Question 1: Using your knowledge of the hypothalamo-pituitary-thyroid axis feedback loop, how may the serum assays be interpreted and what are the possible diagnoses?

Question 2: How would you distinguish between these possibilities?

Clinical Case Study Q3.2

A 59-year-old old Pakistani woman was admitted via the Emergency Room with a 4-week history of fever (with profuse night sweats), malaise, nausea, but no vomiting. Her symptoms had not responded to two courses of antibiotics prescribed by the primary care physician. Over the same time, she had noted a sore throat with pain radiating to the ears. There was a strong family history of type 2 diabetes mellitus and no family or contact history of TB. On examination, she had a temperature of 38.5°C, a pulse rate of 120 beats/min and a tender diffuse goiter (Box Q3.2a). She was noted to be mildly anemic (Hb 10.9g/dl) with an elevated peripheral blood white cell count (14.3 × 10⁹/l). A number of investigations were performed to find a source of infection to no avail. Her free T4 was 55 pmol/l and the serum TSH was unmeasurable (<0.05 mU/l). (Box Q3.2a) ^99mTc scan of the thyroid was performed (Box Q3.2a).

Box Q3.2a

The small diffusely enlarged thyroid gland. The ^99mTc scan of the patient performed during her admission.
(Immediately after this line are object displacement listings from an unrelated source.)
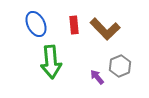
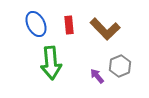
red rectangle: moved 5 px left
green arrow: moved 1 px down
purple arrow: moved 1 px up
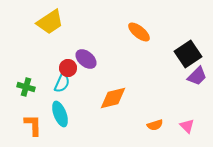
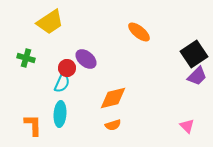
black square: moved 6 px right
red circle: moved 1 px left
green cross: moved 29 px up
cyan ellipse: rotated 25 degrees clockwise
orange semicircle: moved 42 px left
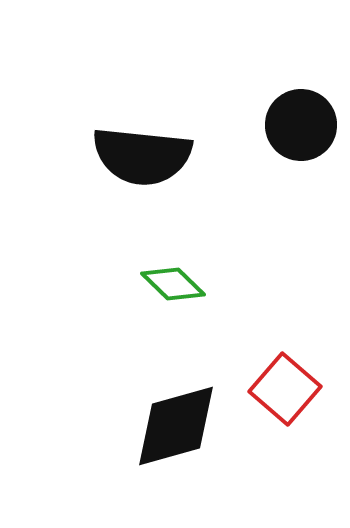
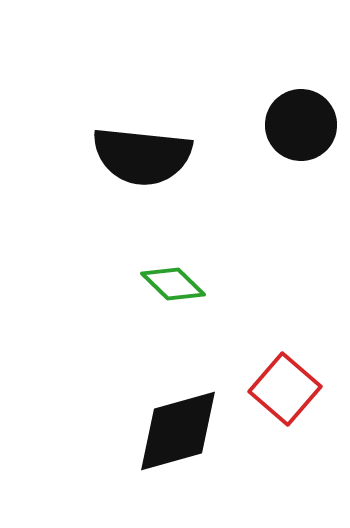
black diamond: moved 2 px right, 5 px down
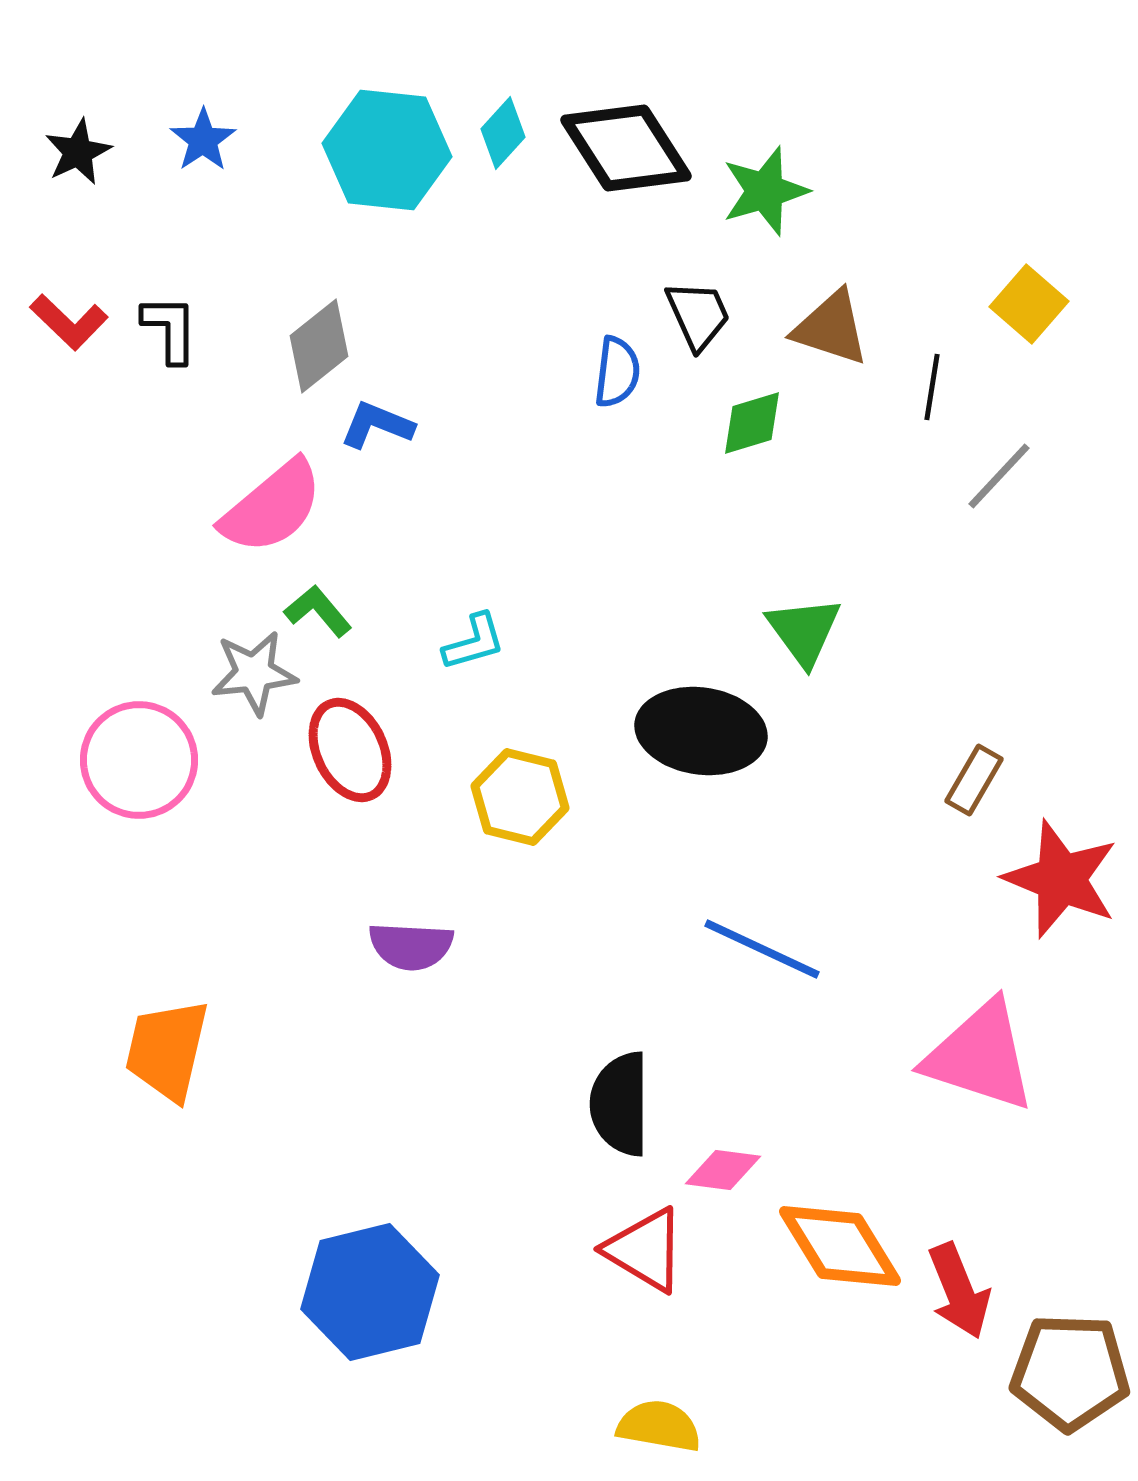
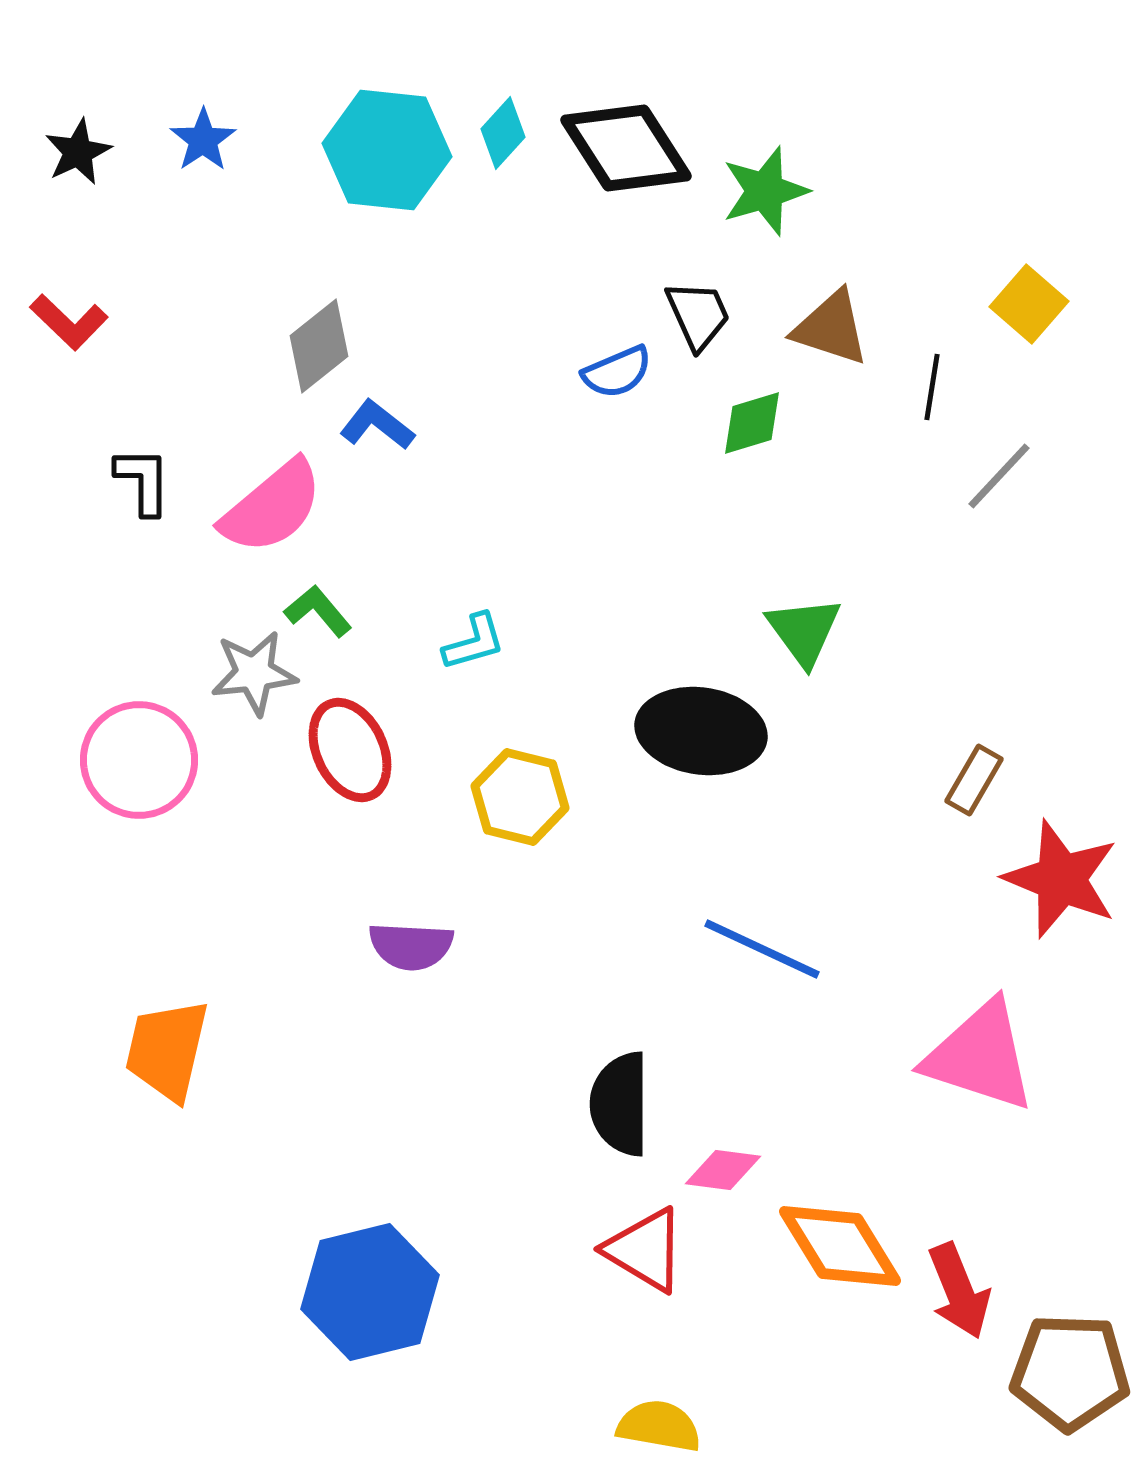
black L-shape: moved 27 px left, 152 px down
blue semicircle: rotated 60 degrees clockwise
blue L-shape: rotated 16 degrees clockwise
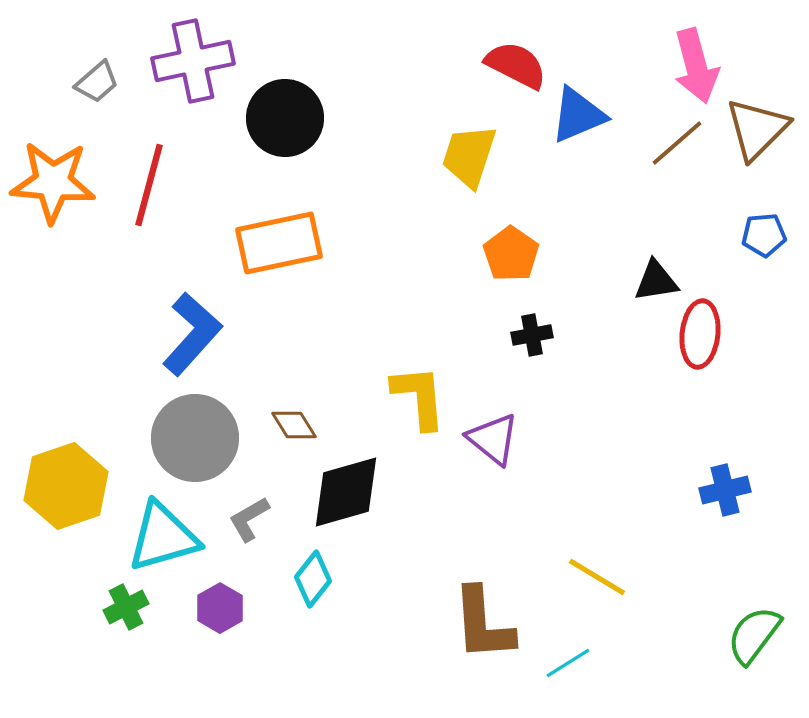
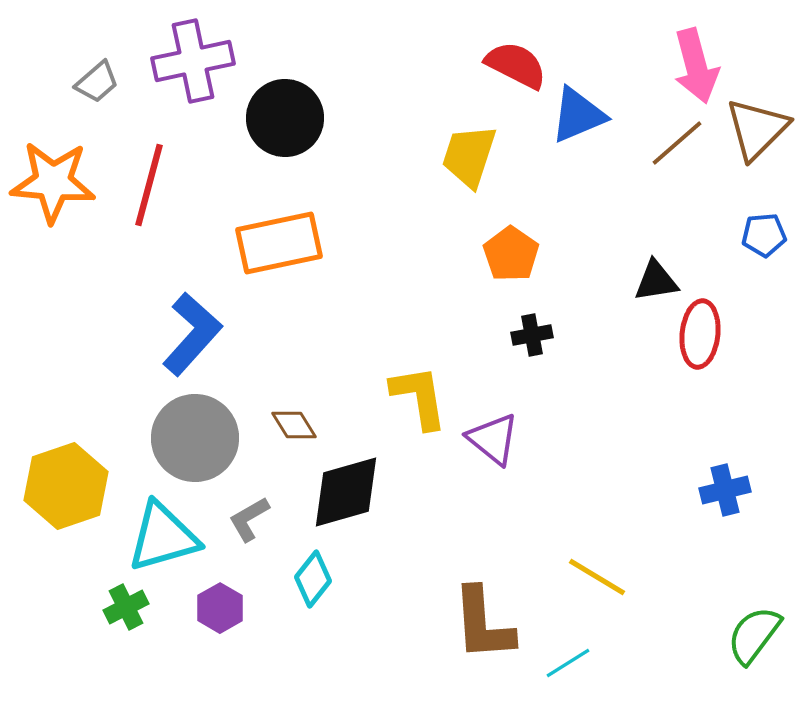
yellow L-shape: rotated 4 degrees counterclockwise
Question 1: Given the clinical features and the serum assay results, what is the most likely diagnosis?

Question 2: In light of your answer to question 1, how should the ^99mTc scan of the thyroid be interpreted?

Question 3: How should she be treated?

Clinical Case Study Q3.3

A 34-year-old patient on the post-natal ward requested that her midwives send urgently for the duty pediatrician because of concerns for her 5-h-old baby. He was feeding poorly and his respiratory rate was rapid. Five years previously she had been treated for Graves' disease with courses of carbimazole and later radioactive iodine. The pediatrician found her son (Box Q3.3) to have a characteristic facial appearance with staring eyes, a marked tachycardia and fever.

Box Q3.3

Photograph of the child in Clinical case study Q3.3 taken by his mother a few weeks after birth

Question 1: What is the diagnosis and how is it related to the mothers previous medical history?

Question 2: How can it be confirmed and treated?

Question 3: Could it have been predicted and what is the likely prognosis?